Essay von Marci Shore

Vor 10 Jahren begannen in der Ukraine die Maidan-Proteste. Ihr Vermächtnis sind Menschen, die sich selbst als Subjekte der Geschichte verstehen.

Da waren die Proteste schon drei Wochen alt. Menschen auf dem Maidan im Dezember 2013 Foto: Konstantin Chernichkin/EST&OST

D ie Gegenwart ist nicht fassbar weil sie nicht von Dauer ist. Jean-Paul Sartre verstand die Gegenwart als eine Grenze zwischen dem Bereich der Faktizität – dem, was bereits geschehen ist und deshalb einfach ist – und dem Bereich der Transzendenz, einer Öffnung, die über das hinausgeht, was bisher gewesen ist. Die Revolution beleuchtet diese Grenze. Sie ist ein Moment der Entscheidung.
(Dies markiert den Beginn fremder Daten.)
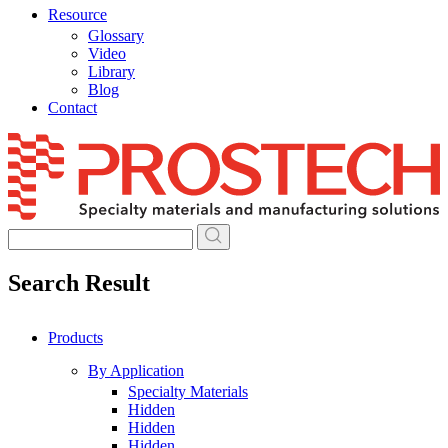
Resource
Glossary
Video
Library
Blog
Contact
Skip
to
content
Search Result
Products
By Application
Specialty Materials
Hidden
Hidden
Hidden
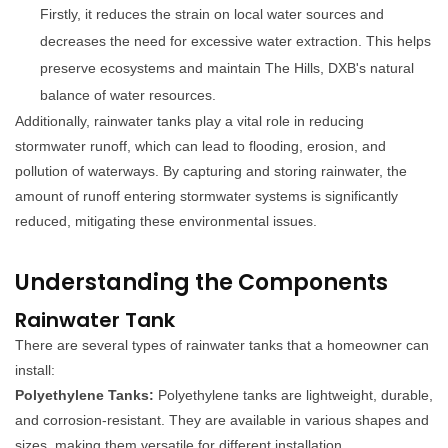
Firstly, it reduces the strain on local water sources and
decreases the need for excessive water extraction. This helps
preserve ecosystems and maintain The Hills, DXB's natural
balance of water resources.
Additionally, rainwater tanks play a vital role in reducing
stormwater runoff, which can lead to flooding, erosion, and
pollution of waterways. By capturing and storing rainwater, the
amount of runoff entering stormwater systems is significantly
reduced, mitigating these environmental issues.
Understanding the Components
Rainwater Tank
There are several types of rainwater tanks that a homeowner can
install:
Polyethylene Tanks:
Polyethylene tanks are lightweight, durable,
and corrosion-resistant. They are available in various shapes and
sizes, making them versatile for different installation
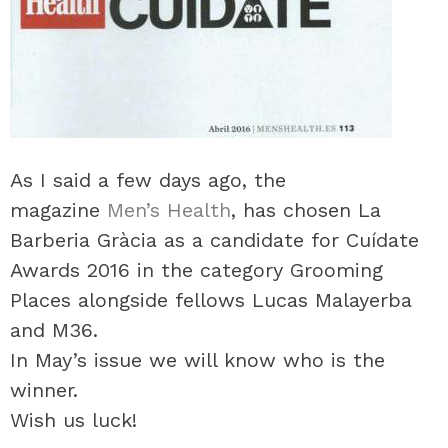
As I said a few days ago, the
magazine
Men’s Health
, has chosen La
Barberia Gràcia as a candidate for Cuídate
Awards 2016 in the category Grooming
Places alongside fellows Lucas Malayerba
and M36.
In May’s issue we will know who is the
winner.
Wish us luck!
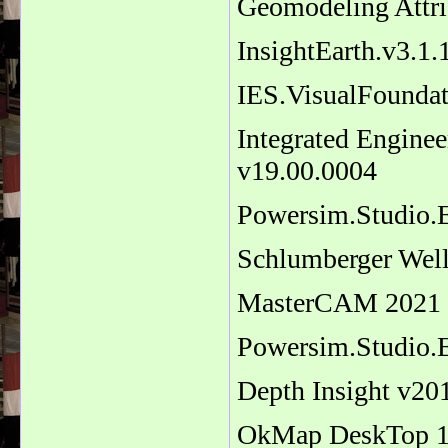
Geomodeling Attri
InsightEarth.v3.1
IES.VisualFoundat
Integrated Enginee
v19.00.0004
Powersim.Studio.E
Schlumberger Wel
MasterCAM 2021 
Powersim.Studio.E
Depth Insight v20
OkMap DeskTop 14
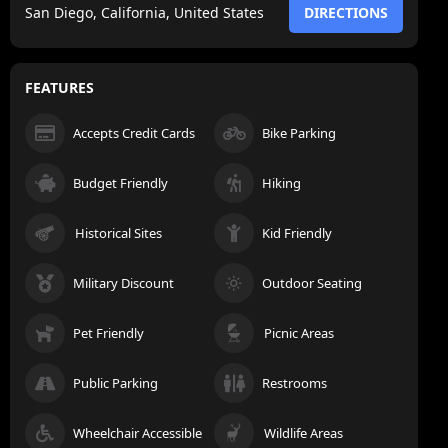
San Diego, California, United States
DIRECTIONS
FEATURES
Accepts Credit Cards
Bike Parking
Budget Friendly
Hiking
Historical Sites
Kid Friendly
Military Discount
Outdoor Seating
Pet Friendly
Picnic Areas
Public Parking
Restrooms
Wheelchair Accessible
Wildlife Areas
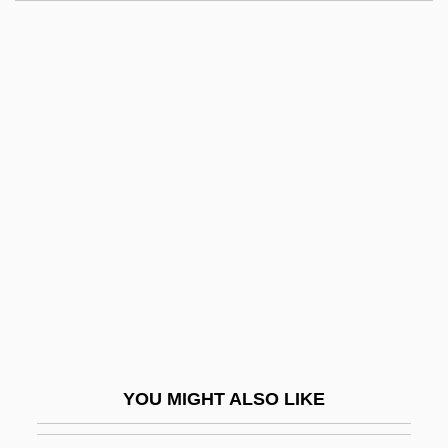
Lansing, Gerrit 1928–
Lansing Community College: Tabular
Data
Lansing Community College: Narrative
Description
Lantern Hill
Lantern-Cross
Lantern-Eye Fish
Lantern-Light
Lantern-Tower
Lanternfish
YOU MIGHT ALSO LIKE
Lanternfishes: Myctophiformes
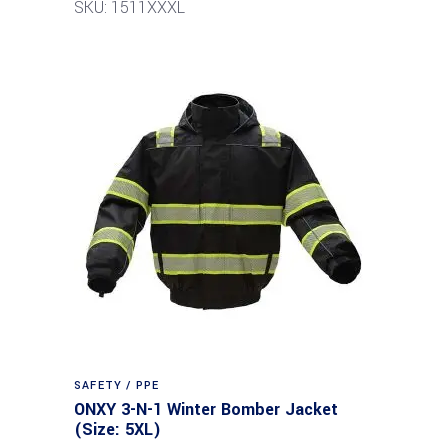
SKU: 1511XXXL
SAFETY / PPE
ONXY 3-N-1 Winter Bomber Jacket
(Size: 5XL)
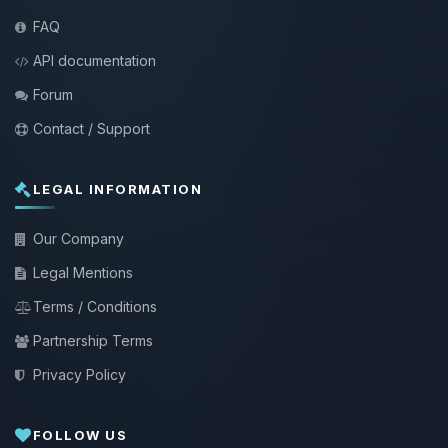
FAQ
API documentation
Forum
Contact / Support
LEGAL INFORMATION
Our Company
Legal Mentions
Terms / Conditions
Partnership Terms
Privacy Policy
FOLLOW US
Im Jahr 2004 beging das Team des ukrainischen Präsidentschaftskandidaten Wiktor Janukowitsch, ein mit dem Kreml verbündeter Oligarch, Wahlbetrug – und Janukowitschs Gegner, Wiktor Juschtschenko, wurde während des Wahlkampfs mit Dioxin vergiftet. Massenproteste auf dem zentralen Platz in Kyjiw, dem Maidan, erzwangen eine Wiederholung der Wahl. Diesmal gewann Juschtschenko deutlich. In Kyjiw herrschte eine ekstatische Stimmung. Es schien, als könne Janukowitsch nie wieder zurückkommen.

Bild: Jindřich Nosek/CC BY-SA 4.0
Marci Shore

ist Professorin für Osteuropageschichte an der Yale University, New Haven, USA. 2018 erschien ihr Buch über die Maidan-Revolution: „The Ukrainian Night. An Intimate History of Revolution“.

Doch Juschtschenko erwies sich als Präsident als eine große Enttäuschung. Und Janukowitsch wählte aus den Angeboten der amerikanischen PR-Industrie eines für Gangstertypen mit Präsidentschaftsambitionen aus. Unter Anleitung seines Washingtoner PR-Beraters trat er 2010 erneut an und gewann die Präsidentschaftswahlen, diesmal rechtmäßig.

Anschließend überreichte Janukowitsch seinem Washingtoner Berater Paul Manafort als Dankeschön ein Glas Kaviar im Wert von über 30.000 Dollar.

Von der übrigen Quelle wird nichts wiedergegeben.